I cannot forego expressing some surprise at this last effort by you to raise money. You have resorted to a species of appeal which has but recently been given attention in the Reader's Digest, and in their treatment of it they ascribe to such a method of extracting money a very low and base character. This article warns people against this form of money getting, and tells them that they are not liable for that which has been sent them without any solicitation, or under any obligation to return the article thus received.

However I have returned to you the dollar as I have no desire to keep it. Of course it doesn't require unusual intelligence to perceive that this plan is founded on the psychological consideration that no one will destroy, discard or lay aside a letter with a dollar in it or be disposed to keep it; hence the overwhelming likelihood that it will be returned and bring another with it.
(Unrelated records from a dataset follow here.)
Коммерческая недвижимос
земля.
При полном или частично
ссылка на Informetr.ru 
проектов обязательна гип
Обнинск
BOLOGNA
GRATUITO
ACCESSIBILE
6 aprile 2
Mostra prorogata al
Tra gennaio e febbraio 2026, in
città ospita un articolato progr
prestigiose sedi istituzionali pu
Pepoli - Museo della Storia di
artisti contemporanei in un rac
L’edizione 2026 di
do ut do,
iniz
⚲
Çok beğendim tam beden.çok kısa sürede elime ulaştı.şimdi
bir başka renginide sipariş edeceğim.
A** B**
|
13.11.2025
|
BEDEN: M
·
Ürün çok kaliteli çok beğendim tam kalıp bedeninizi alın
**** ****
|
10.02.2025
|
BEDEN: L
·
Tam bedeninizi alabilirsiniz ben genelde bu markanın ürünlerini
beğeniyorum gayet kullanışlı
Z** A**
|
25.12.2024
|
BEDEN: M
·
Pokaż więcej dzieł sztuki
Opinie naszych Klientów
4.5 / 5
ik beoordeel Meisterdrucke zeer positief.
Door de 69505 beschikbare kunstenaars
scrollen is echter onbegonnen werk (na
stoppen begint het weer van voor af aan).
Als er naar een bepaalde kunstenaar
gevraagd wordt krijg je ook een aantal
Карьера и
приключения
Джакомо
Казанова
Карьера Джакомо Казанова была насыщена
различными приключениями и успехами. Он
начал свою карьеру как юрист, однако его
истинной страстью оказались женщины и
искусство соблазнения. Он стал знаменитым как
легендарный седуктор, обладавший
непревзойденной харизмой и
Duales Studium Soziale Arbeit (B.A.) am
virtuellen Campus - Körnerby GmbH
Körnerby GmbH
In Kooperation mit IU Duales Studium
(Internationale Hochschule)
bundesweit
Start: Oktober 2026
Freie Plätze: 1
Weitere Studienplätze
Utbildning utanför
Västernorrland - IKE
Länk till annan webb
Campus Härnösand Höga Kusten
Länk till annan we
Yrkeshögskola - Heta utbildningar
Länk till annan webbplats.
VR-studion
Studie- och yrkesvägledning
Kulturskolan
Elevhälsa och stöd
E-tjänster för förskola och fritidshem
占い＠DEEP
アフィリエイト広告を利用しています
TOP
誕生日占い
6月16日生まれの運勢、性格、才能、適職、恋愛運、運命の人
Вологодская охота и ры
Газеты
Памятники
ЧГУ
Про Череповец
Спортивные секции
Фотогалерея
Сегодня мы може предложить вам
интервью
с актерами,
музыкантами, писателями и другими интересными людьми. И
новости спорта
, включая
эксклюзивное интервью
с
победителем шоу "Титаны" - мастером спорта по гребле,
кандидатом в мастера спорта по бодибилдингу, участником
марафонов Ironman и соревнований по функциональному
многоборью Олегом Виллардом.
Your reference to the passage from Matthew 26 — "For as much as ye did it unto one of the least of these .. .", thus ignoring who the "least of these" are as stated in the passage reflects an attitude on your part analogous to that of sectarian preachers who suppress "and is baptized" in Mark 16:16. It is a fearful thing to mishandle the word of God. If you do not know better then you ought to learn better, and if you do know better you had better repent for so wresting the scriptures.

Do you mean that a friend gave you the money with the request that you send it out as you have? I doubt that he wanted you to use it in this manner. While confident that your present scheme was born from an acquaintance with similar methods, as alluded to in the Reader's Digest, I am still wondering what passage of scripture you would rely on to sustain this action. Would it be Ecc. 11:1? "Cast they bread upon the waters: For thou shalt find it after many days". A modern application and practical demonstration is before us and may be paraphrased as follows: "Send your dollars forth into the mail, for thou shalt have them return to you with much increase in a few days."

Yours for a return to the simplicity which is in Christ.